» What to work on: An exact transcription of every entry is required, with the images left out.

(Study material begins)

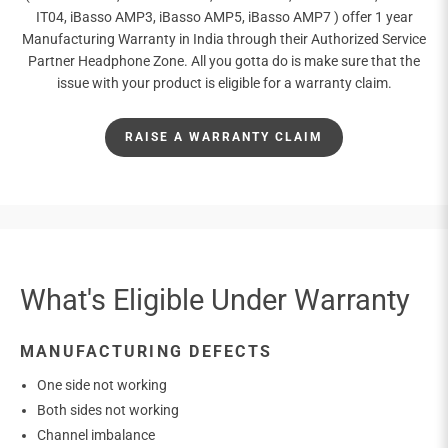
IT04, iBasso AMP3, iBasso AMP5, iBasso AMP7 ) offer 1 year
Manufacturing Warranty in India through their Authorized Service
Partner Headphone Zone. All you gotta do is make sure that the
issue with your product is eligible for a warranty claim.
RAISE A WARRANTY CLAIM
What's Eligible Under Warranty
MANUFACTURING DEFECTS
One side not working
Both sides not working
Channel imbalance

(Study material ends)

» Solved exercise:
IT04, iBasso AMP3, iBasso AMP5, iBasso AMP7 ) offer 1 year
Manufacturing Warranty in India through their Authorized Service
Partner Headphone Zone. All you gotta do is make sure that the
issue with your product is eligible for a warranty claim.
RAISE A WARRANTY CLAIM
What's Eligible Under Warranty
MANUFACTURING DEFECTS
One side not working
Both sides not working
Channel imbalance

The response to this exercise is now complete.